I’ve been fascinated by natural language processing (NLP) since I got into data science. My background is in technical writing and rhetorical theory so I’m drawn to projects involving text like sentiment analysis and topic extraction because I wanted to develop an understanding of how machine learning can provide insight into written language.
I always wanted a guide like this one to break down how to extract data from popular social media platforms. With increasing accessibility to powerful pre-trained language models like BERT and ELMo, it is important to understand where to find and extract data. Luckily, social media is an abundant resource for collecting NLP data sets, and they’re easily accessible with just a few lines of Python.
NLP for Beginners: Web Scraping Social Media Sites
Prerequisites
This article teaches you how to extract data from Twitter, Reddit and Genius. I assume you already know the basics of Python libraries Pandas and SQLite.
Manage Your API Keys
Before getting into the code, it’s important to stress the value of an API key. If you’re new to managing API keys, make sure to save them into a config.py
file instead of hard-coding them in your app. Make sure not to include them in any code shared online. API keys can be valuable (and sometimes very expensive) so you must protect them. If you’re worried your key has been leaked, most providers allow you to regenerate them.
Add the config file to your gitignore file to prevent it from being pushed to your repo too!
Twitter API
Twitter provides a plethora of data that is easy to access through their API. With the Tweepy Python library, you can easily pull a constant stream of tweets based on the desired topics.
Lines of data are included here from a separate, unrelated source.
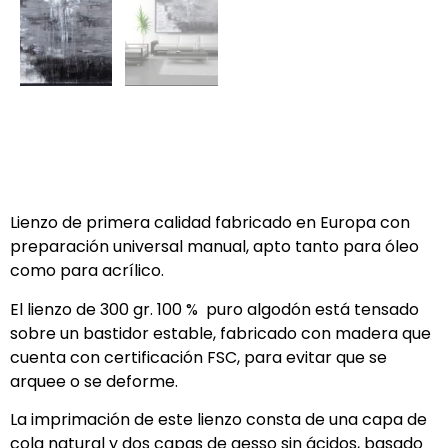
Lienzo de primera calidad fabricado en Europa con
preparación universal manual, apto tanto para óleo
como para acrílico.
El lienzo de 300 gr. 100 % puro algodón está tensado
sobre un bastidor estable, fabricado con madera que
cuenta con certificación FSC, para evitar que se
arquee o se deforme.
La imprimación de este lienzo consta de una capa de
cola natural y dos capas de gesso sin ácidos, basado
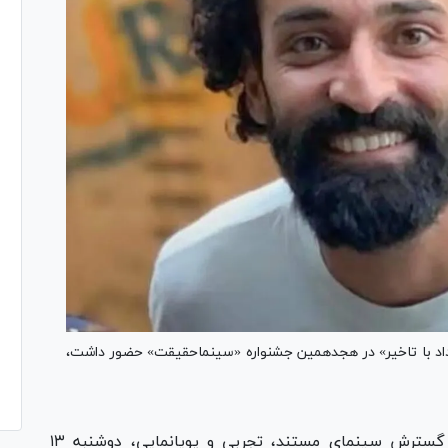
داد با تاخیر» در هجدهمین جشنواره «سینماحقیقت» حضور داشت،
طبق اعلام روابط عمومی مرکز گسترش سینمای مستند، تجربی و پویانمایی، دوشنبه ۱۳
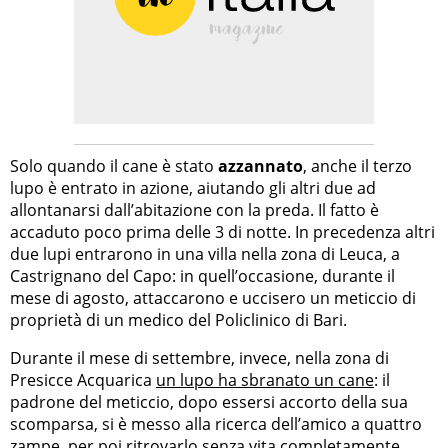
Solo quando il cane è stato
azzannato
, anche il terzo
lupo è entrato in azione, aiutando gli altri due ad
allontanarsi dall’abitazione con la preda. Il fatto è
accaduto poco prima delle 3 di notte. In precedenza altri
due lupi entrarono in una villa nella zona di Leuca, a
Castrignano del Capo: in quell’occasione, durante il
mese di agosto, attaccarono e uccisero un meticcio di
proprietà di un medico del Policlinico di Bari.
Durante il mese di settembre, invece, nella zona di
Presicce Acquarica
un lupo ha sbranato un cane
: il
padrone del meticcio, dopo essersi accorto della sua
scomparsa, si è messo alla ricerca dell’amico a quattro
zampe, per poi ritrovarlo senza vita completamente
Twitter is great for mining trends and sentiment.
For this tutorial, you’ll need to register an app with Twitter to get API Keys. Check out the official Twitter documentation if you’re not familiar with their developer portal!
Use pip to install Tweepy and unidecode.
pip install tweepy
pip install unidecode
Save the following keys to a config file:
Using Tweepy
Connecting Tweepy to Twitter uses OAuth1. If you’re brand new to API authentication, check out the official Tweepy authentication tutorial.
To save the data from the incoming stream, I find it easiest to save it to an SQLite database. If you’re not familiar with SQL tables or need a refresher, check this free site for examples or check out my SQL tutorial.
The function unidecode()
takes unicode data and tries to represent it in ASCII characters.
#import dependencies
import tweepy
from tweepy import OAuthHandler
from tweepy.streaming import StreamListener
import json
from unidecode import unidecode
import time
import datetime
#import the API keys from the config file.
from config import con_key, con_sec, a_token, a_secret
sqlite3conn = sqlite3.connect("twitterStream.sqlite")
c = conn.cursor()
I need to create the table and store the data. I use SQLite because it is lightweight and server-less. Plus I like keeping all the data in one place!
def create_table():
c.execute("CREATE TABLE IF NOT EXISTS Tweets(timestamp REAL, tweet TEXT)")
conn.commit()
create_table()
Notice I use IF NOT EXISTS
to make sure the table doesn’t already exist in the database. Remember to commit the transaction using the conn.commit()
call.
Create a StreamListener Class
Here is some boilerplate code to pull the tweet and a timestamp from the streamed twitter data and insert it into the database.
class Listener(StreamListener):
def on_data(self, data):
try:
data = json.loads(data)
tweet = unidecode(data['text'])
time_ms = data['timestamp_ms']
#print(tweet, time_ms)
c.execute("INSERT INTO Tweets (timestamp, tweet) VALUES (?, ?)", (time_ms, tweet))
conn.commit()
time.sleep(2)
except KeyError as e:
print(str(e))
return(True)
def on_error(self, status_code):
if status_code == 420:
#returning False in on_error disconnects the stream
return False
while True:
try:
auth = OAuthHandler(con_key, con_sec)
auth.set_access_token(a_token, a_secret)
twitterStream = tweepy.Stream(auth, Listener())
twitterStream.filter(track=['DataScience'])
except Exception as e:
print(str(e))
time.sleep(4)
Notice I slow the stream using time.sleep()
.
You can see the code is wrapped in a try/except
to prevent potential hiccups from disrupting the stream. Additionally, the documentation recommends using an on_error()
function to act as a circuit-breaker if the app is making too many requests.
You’ll also notice I wrap the stream object in a while condition
. That way, it stops if it hits the 420 error.
Notice the twitterstream.filter
uses track
to find keywords in tweets. If you want to follow a specific user’s tweets, use .filter(follow=[“”])
.
Extract Data From the SQLite Database
sql = '''select tweet from Tweets
where tweet not like 'RT %'
order by timestamp desc'''
tweet_df = pd.read_sql(sql, conn)
tweet_df
Reddit API
Like Twitter, Reddit contains a jaw-dropping amount of information that is easy to scrape. If you don’t know, Reddit is a social network that works like an internet forum allowing users to post about whatever topic they want. Users form communities called subreddits, and they up-vote or down-vote posts in their communities to decide what gets viewed first and what sinks to the bottom.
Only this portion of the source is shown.